Arvo Pärt © Isabelle Françaix
Arvo Pärt
© Isabelle Françaix
Le concert débute par Fratres. Cette œuvre, aux accents de plain-chant grégorien, qui tient également des quatuors de Britten, semble accompagner un départ, peut-être un exil. Mais le calme pur qui l'enveloppe dément toute volonté de résistance. On sent une avancée par paliers, comme des variations, sans toutefois noter de véritable progression. Ce genre d’œuvres, euphonie à l'état pur, doit jouir d'une grande précision technique dans l'exécution, au risque de paraître creux aux côtés de la profusion d'un Ligeti ou d'un Chostakovitch. Seulement, c'est là que ça cloche. Si certaines textures légères sont bien reproduites, un manque assez évident de cette perfection plastique seyant aux œuvres minimalistes empêchent l'adhésion. Une très longue tenue de quinte en particulier, supposée sonner comme un acouphène, est gênée par des tremblements involontaires de l'archet. Mais malgré ces manquements, Fratres n'en demeure pas moins une expérience temporelle surprenante : difficile de deviner la durée approximative de l’œuvre sans se fier au programme.
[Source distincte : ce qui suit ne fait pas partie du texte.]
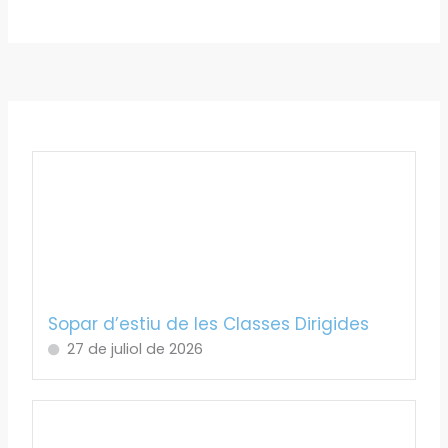
Sopar d’estiu de les Classes Dirigides
27 de juliol de 2026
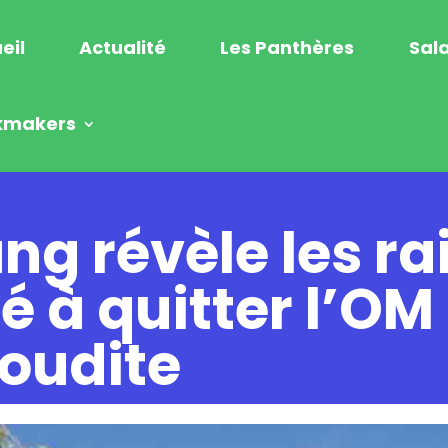
eil
Actualité
Les Panthères
Sala
kmakers
 révèle les ra
é à quitter l’OM
aoudite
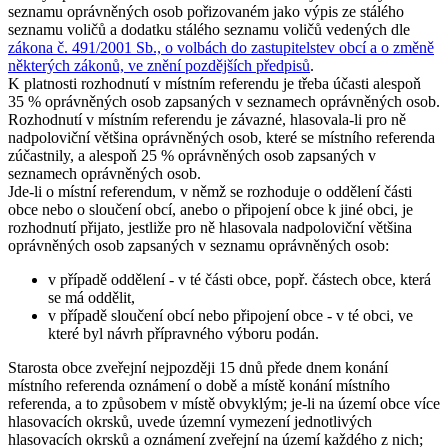
seznamu oprávněných osob pořizovaném jako výpis ze stálého
seznamu voličů a dodatku stálého seznamu voličů vedených dle
zákona č. 491/2001 Sb., o volbách do zastupitelstev obcí a o změně
některých zákonů, ve znění pozdějších předpisů
.
K platnosti rozhodnutí v místním referendu je třeba účasti alespoň
35 % oprávněných osob zapsaných v seznamech oprávněných osob.
Rozhodnutí v místním referendu je závazné, hlasovala-li pro ně
nadpoloviční většina oprávněných osob, které se místního referenda
zúčastnily, a alespoň 25 % oprávněných osob zapsaných v
seznamech oprávněných osob.
Jde-li o místní referendum, v němž se rozhoduje o oddělení části
obce nebo o sloučení obcí, anebo o připojení obce k jiné obci, je
rozhodnutí přijato, jestliže pro ně hlasovala nadpoloviční většina
oprávněných osob zapsaných v seznamu oprávněných osob:
v případě oddělení - v té části obce, popř. částech obce, která
se má oddělit,
v případě sloučení obcí nebo připojení obce - v té obci, ve
které byl návrh přípravného výboru podán.
Starosta obce zveřejní nejpozději 15 dnů přede dnem konání
místního referenda oznámení o době a místě konání místního
referenda, a to způsobem v místě obvyklým; je-li na území obce více
hlasovacích okrsků, uvede územní vymezení jednotlivých
hlasovacích okrsků a oznámení zveřejní na území každého z nich;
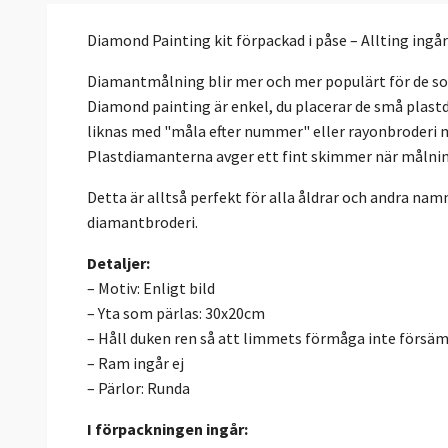
Diamond Painting kit förpackad i påse – Allting ingår
Diamantmålning blir mer och mer populärt för de som
Diamond painting är enkel, du placerar de små plastd
liknas med "måla efter nummer" eller rayonbroderi m
Plastdiamanterna avger ett fint skimmer när målning
Detta är alltså perfekt för alla åldrar och andra 
diamantbroderi.
Detaljer:
– Motiv: Enligt bild
– Yta som pärlas: 30x20cm
– Håll duken ren så att limmets förmåga inte försä
– Ram ingår ej
– Pärlor: Runda
I förpackningen ingår:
Très vite arrive « Métamorphoses nocturnes », alias le premier quatuor de Ligeti, couronnant sa période hongroise. Longtemps reniée par ce dernier - sans doute pour sa flagrante parenté avec le quatrième quatuor Bartók –, c'est pourtant une œuvre de portée orchestrale. La profusion d'intervalles de seconde engendre multitude de clusters, offrant à l'oreille des sensations remarquablement sauvages. Malheureusement, c'est aussi dans ce quatuor que les défauts de cohésion se font le plus cruellement ressentir, sentiment sans doute exacerbé à la vue des fréquents échanges de place entre premier et deuxième violon, tout au long du concert. La structure macroscopique du tout reste  assez floue, et ce, malgré de très belles sonorités. Ainsi, le processus d'élévation qui traverse l'Allegro liminaire pâtit de volutes un peu molles, de même que les apostrophes du premier violon gagneraient à être plus habitées. Le Vivace est très précipité, trop peu primitif... Choisissant le parti de la vitesse, sans doute au détriment de la précision, les musiciens se brûlent les ailes dans le Presto et quelques tournants mal négociés se font entendre. Un peu plus loin, le Tempo di valse, d'humeur pompette, provoqueront le sourire au sein du public. On retient néanmoins de l'aventure un riche potentiel dynamique, qui demande à être mieux valorisé.

La dernière œuvre du concert, plus franchement tonale que celle de Ligeti, porte néanmoins en elle des angoisses inconnues du siècle précédent, en particulier une force corrosive qui ne peut trouver sa source que dans l'histoire du XXème siècle. Les musiciens jouent la carte d'une interprétation « à la française » : lucide, sous tension ; plutôt que d'adopter le flegme violent que l'on connaît aux ensembles russes abordant cette œuvre. Toujours est-il, cela fonctionne. Je dirais même plus, le résultat témoigne d'un goût musical incontestable ! Le Lento fait couler un son épais, qui se répand comme du sirop. Puis le violon fait entendre ses éclats de véhémence, sinistre alarme annonçant la tourmente. Voici venir un magistral allegro molto qui va dissiper nos précédentes réserves. Attaques nerveuses, doubles-croches acérées, les musiciens ne s'essoufflent pas. L'esprit retiendra de la suite certains détails, glanés ça et là : quelques rubato intéressants du violoncelle, certaines notes cinglantes du second violon. Enfin, une scénographie spontanée assez réussie, notamment lors de la citation du thème d'ouverture du 1er concerto pour violoncelle, aux airs de private joke, où tout le monde quitte son poste pour répondre en chœur aux injonctions des quatre fameuses notes. Un très beau silence suivra les dernières notes du quatuor, morendo dans le grave.

En définitive, quatre jeunes musiciens fraîchement sortis pour la plupart du CNSMDP, autour d'un répertoire ambitieux. Un Chostakovitch à garder, un Ligeti à revoir. En somme, un programme dont les allées et venues n’auront certainement pas été en faveur de Part.